Humanity as the Subjective Core of Synthetic Intelligence
Synthetic intelligence will challenge us to be more discerning in how we focus the human experience. It will help us to concentrate more fully on the cutting edge of human development, while rendering unto technology the things that are best left to technology.
There are clearly advantages in having platforms convert our collective experiences into fuel for machine learning. But human experience is more than a commodity to be harvested and abstracted into machine intelligence. We need our systems to understand that while subjective human experience has commercial value, it also has a kind of value that is precious, unique, and intrinsic—not just a means to other ends but an end in and of itself.
Experience is the essence of a human life. It is what matters most. Were you to wake up one night with your house on fire, your first thought would not be the sterling silver, but your grandfather’s watch and those irreplaceable keepsakes from your childhood. Our most meaningful experiences come in all shapes and sizes: the birth of a child, the thrill of learning something new, the ease of hanging out with a friend by a lake, and the wonder of hearing that song just when you need it the most. When we dive into these deeper pools of meaning, we discover an emotional tenor, a feeling that can only be described as experiential. It can’t be packaged or converted into explicit knowledge. It is, as renowned knowledge expert Michael Polanyi put it, “more than we can tell.”

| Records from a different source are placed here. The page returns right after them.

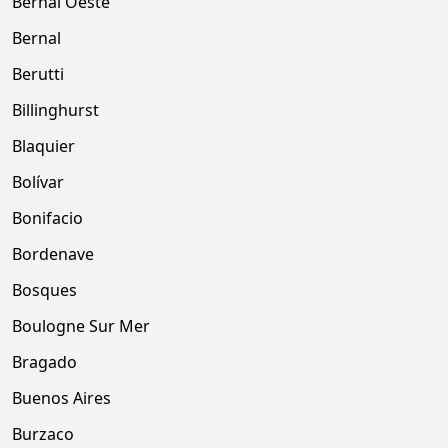
Bernal Oeste
Bernal
Berutti
Billinghurst
Blaquier
Bolívar
Bonifacio
Bordenave
Bosques
Boulogne Sur Mer
Bragado
Buenos Aires
Burzaco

With synthetic intelligence we will augment, and increasingly offload, much of our thinking and work to machines. This will leave us free to concentrate on ensuring that the subjective conscious experience that rests within intelligent automation is the very best that it can be. In this way, we shift humanity’s focus to the great work of expanding consciousness. We will sharpen our intellect with the help of machines but opening the warm intelligence of the heart is work that is ours to bear. Our destiny, the destiny of humanity, is thus to be the heart of synthetic intelligence.
Humanity in a World of Artificial Consciousness
In closing, let us consider a future where the machine learns the ultimate trick of experiencing for itself. We have absolutely no idea what this might mean. We don’t know what machine consciousness might look like or how it would respond to sharing the planet with humans.
Our best chances for peaceful coexistence will be machine consciousness with a built-in appreciation for other forms of consciousness, like ours. Humans have admittedly set a lousy example in the way we’ve treated most other forms of consciousness on the planet, but perhaps there is a way to teach machines to rise above the prejudices of their progenitors.
Life exists in biological ecosystems, but machines exist in economic and political ecosystems. What runs the ecosystems of machines today is the quest for wealth and power, which is what in turn drives the platforms in transforming human experience into machine intelligence. To help ensure that we can share a future with conscious machines, we need to focus on two fronts. First, we must now extend the way we treat human experience so that our platforms value it both commercially as a means toward collective intelligence as well as intrinsically as a kind of inalienable and sacred right. Second, we must now focus on developing humanity so that it is worthy of the tremendous responsibility it is about to experience as the heart of synthetic intelligence.